Dopo più di sei mesi sono arrivati i risultati dell’autopsia sul corpo di Luca Varani, il giovane ucciso a marzo a Roma da Marco Prato e Manuel Foffo. Luca ha provato a disarmare i suoi assassini: questo è quello che dicono le sue impronte sulle impugnature del coltello e del martello usati per colpirlo e sul cavo elettrico con cui Prato e Foffo cercarono in un primo momento di strangolarlo.
Un accanimento eccezionalmente cruento: Luca Varani è stato infatti ucciso con cento fra colpi di martello e coltellate. “Seviziato e torturato” è il responso finale dell’autopsia consegnata ieri al pm Francesco Scavo. Un risultato che però dal punto di vista processuale andrà incrociato con quello degli altri esami e dei vari test.

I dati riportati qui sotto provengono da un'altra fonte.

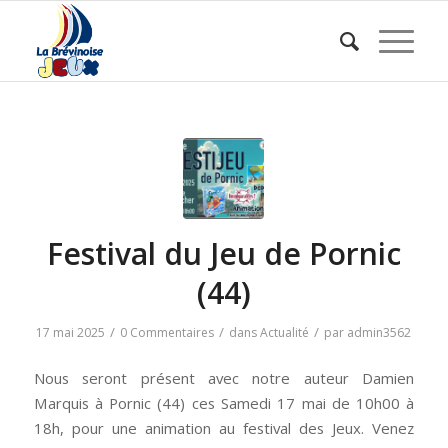
Festival du Jeu de Pornic
(44)
/
/
/
17 mai 2025
0 Commentaires
dans
Actualité
par
admin3562
Nous seront présent avec notre auteur Damien
Marquis à Pornic (44) ces Samedi 17 mai de 10h00 à
18h, pour une animation au festival des Jeux. Venez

Quello che ormai è chiaro è che due assassini fecero abbondante uso di alcol e droga (anche il Ghb cosiddetta “droga dello stupro”). Valori molto elevati, come l’11% di tasso alcolico nelle urine di Prato o i 142 mg/ml di cocaina per Foffo rilevati dai suoi peli pubici. Sempre dai test effettuati è emerso che i due non erano consumatori occasionali: questo potrebbe dare materiale alle difese per sostenere la non consapevolezza di Prato e Foffo su quanto fatto quella notte.
Ma altri dati possono già mettere in dubbio la versione fornita dal pr nel suo unico interrogatorio: “Foffo era una furia, ha fatto tutto lui”, ha dichiarato Prato. Scenario che viene smentito dal fatto che sul manico del martello e sulla parte alta di quello del coltello ci sono anche le sue impronte. Gli esami tossicologici verranno discussi davanti al gip il 27 settembre.
Domani ci sarà invece il primo doppio sopralluogo nella casa del delitto in via Igino Giordani e nella stanza d’albergo a piazza Bologna dove Prato avrebbe tentato il suicidio. I due luoghi sono rimasti sigillati in tutti questi mesi e mai nessuno ha potuto accedervi.